What basE91 does
basE91 (sometimes written Base91) encodes arbitrary bytes into a string of printable ASCII characters so binary data can travel safely through text-only channels. Its appeal over Base64 is efficiency: it carries more information per output character, so encoded payloads are noticeably shorter.
How it works
The encoder treats the input as a stream of bits and reads them into a bit buffer. Whenever the buffer holds enough bits it pulls a value of either 13 or 14 bits — choosing 14 bits when the low 13 bits would exceed 88, which keeps every value below 8281 (that is 91 * 91). Each value is then written as two characters: the low digit is value mod 91 and the high digit is value / 91, both indexed into the 91-character alphabet.
v = buffer & 0x1FFF // try 13 bits
if v > 88: shift out 13 bits
else: v = buffer & 0x3FFF, shift out 14 bits
emit alphabet[v % 91], alphabet[v / 91]
Decoding reverses this: characters are read in pairs, recombined as low + high * 91, and the bits are streamed back out as bytes.
Why the 13/14 bit trick gives better density
The clever part of basE91 is the adaptive bit-width. If it always used 13 bits per two-character pair, each pair would carry log₂(91²) ≈ 13.15 bits of entropy, slightly better than Base64’s 6 bits per character. But by sometimes consuming 14 bits when the 13-bit value is small enough (≤88), the encoder extracts a bit more data from each character pair without exceeding the 91² symbol space.
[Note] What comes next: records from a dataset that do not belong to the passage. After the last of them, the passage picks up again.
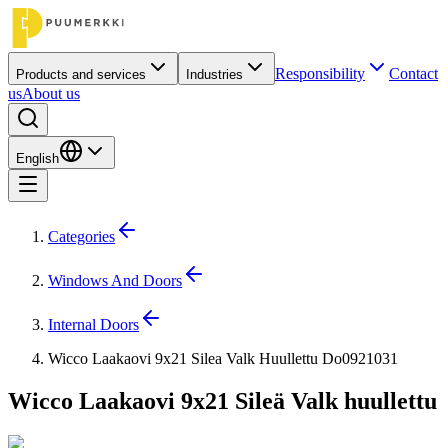
Responsibility
Contact
Products and services
Industries
us
About us
English
Categories
Windows And Doors
Internal Doors
Wicco Laakaovi 9x21 Silea Valk Huullettu Do0921031
Wicco Laakaovi 9x21 Sileä Valk huullettu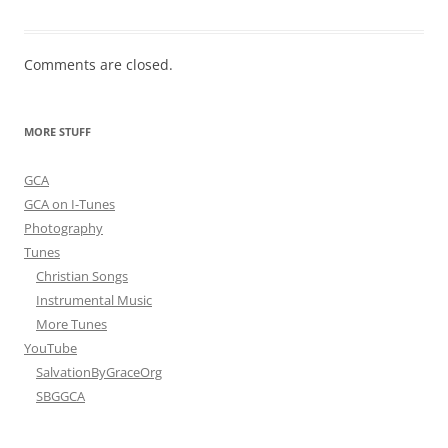
Comments are closed.
MORE STUFF
GCA
GCA on I-Tunes
Photography
Tunes
Christian Songs
Instrumental Music
More Tunes
YouTube
SalvationByGraceOrg
SBGGCA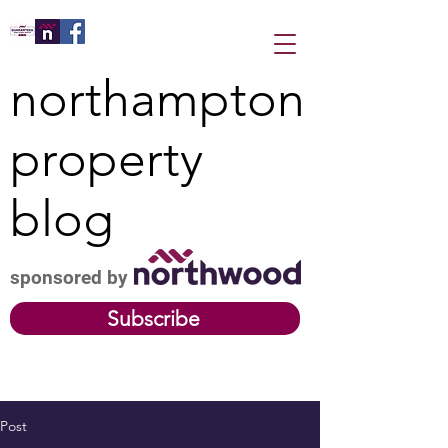
northampton
property
blog
sponsored by
Subscribe
Post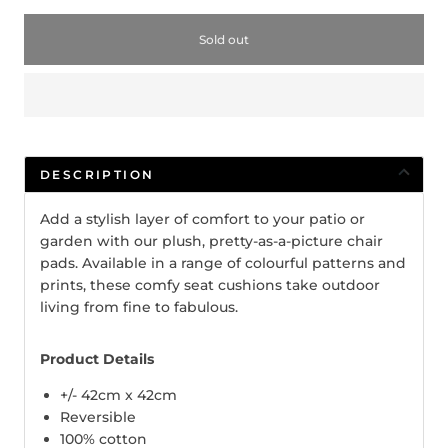
Sold out
DESCRIPTION
Add a stylish layer of comfort to your patio or
garden with our plush, pretty-as-a-picture chair
pads. Available in a range of colourful patterns and
prints, these comfy seat cushions take outdoor
living from fine to fabulous.
Product Details
+/- 42cm x 42cm
Reversible
100% cotton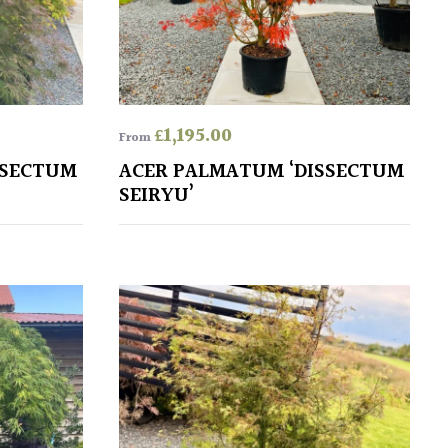
£
1,195.00
From
SSECTUM
ACER PALMATUM ‘DISSECTUM
SEIRYU’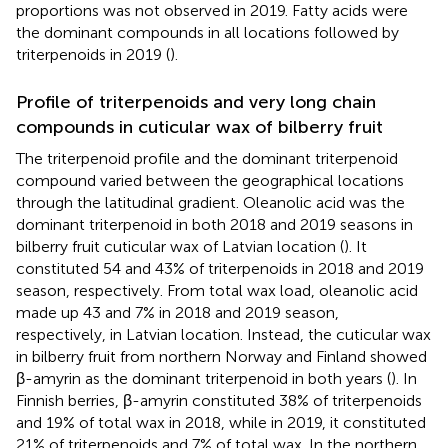
proportions was not observed in 2019. Fatty acids were
the dominant compounds in all locations followed by
triterpenoids in 2019 (
).
Profile of triterpenoids and very long chain
compounds in cuticular wax of bilberry fruit
The triterpenoid profile and the dominant triterpenoid
compound varied between the geographical locations
through the latitudinal gradient. Oleanolic acid was the
dominant triterpenoid in both 2018 and 2019 seasons in
bilberry fruit cuticular wax of Latvian location (
). It
constituted 54 and 43% of triterpenoids in 2018 and 2019
season, respectively. From total wax load, oleanolic acid
made up 43 and 7% in 2018 and 2019 season,
respectively, in Latvian location. Instead, the cuticular wax
in bilberry fruit from northern Norway and Finland showed
β-amyrin as the dominant triterpenoid in both years (
). In
Finnish berries, β-amyrin constituted 38% of triterpenoids
and 19% of total wax in 2018, while in 2019, it constituted
21% of triterpenoids and 7% of total wax. In the northern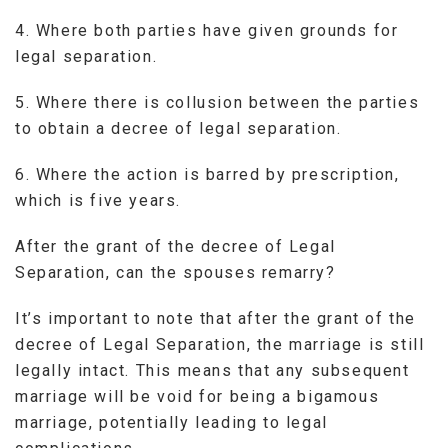
4. Where both parties have given grounds for
legal separation.
5. Where there is collusion between the parties
to obtain a decree of legal separation.
6. Where the action is barred by prescription,
which is five years.
After the grant of the decree of Legal
Separation, can the spouses remarry?
It’s important to note that after the grant of the
decree of Legal Separation, the marriage is still
legally intact. This means that any subsequent
marriage will be void for being a bigamous
marriage, potentially leading to legal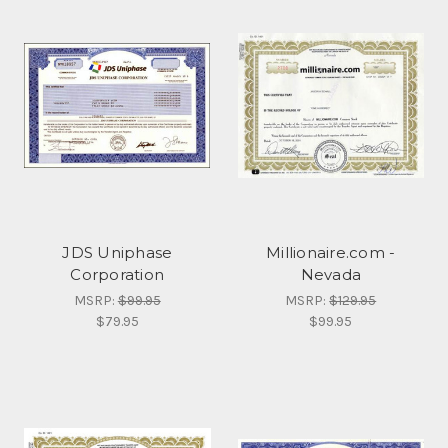
JDS Uniphase
Millionaire.com -
Corporation
Nevada
MSRP:
$99.95
MSRP:
$129.95
$79.95
$99.95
The result is an average payload density of roughly 13.3 bits per two output characters — about 16% better overhead than Base64.
In practical terms: a 100-byte binary encoded with Base64 produces about 136 characters. With basE91 the same 100 bytes typically produces around 123 characters — roughly 10% shorter.
The alphabet and its exclusions
basE91 uses 91 printable ASCII characters. The characters excluded from the 95 printable ASCII set are the 4 most likely to cause problems in text contexts:
- Single quote
'— breaks SQL and YAML string delimiters - Double quote
"— breaks JSON and HTML attribute values - Backslash
\— escape character in virtually all string literals - The soft-hyphen / certain extended characters
The remaining 91 printable characters are safe in most text environments without additional escaping, making basE91 practical for embedding in JSON values, source code comments, and configuration files.
When to use basE91 vs Base64
- Use basE91 when payload size matters (email attachments with strict size limits, embedded blobs in constrained bandwidth contexts) and you control both the encoder and decoder.
- Use Base64 when you need universal compatibility. Base64 is supported natively in every major language’s standard library; basE91 is not.
- Use basE91url (if you need URL safety) — there is no standard URL-safe basE91 variant, so for URLs stay with Base64url.
Remember that decoding yields raw bytes; this tool then interprets them as UTF-8, so feeding it a non-text binary will produce a decode error rather than readable text.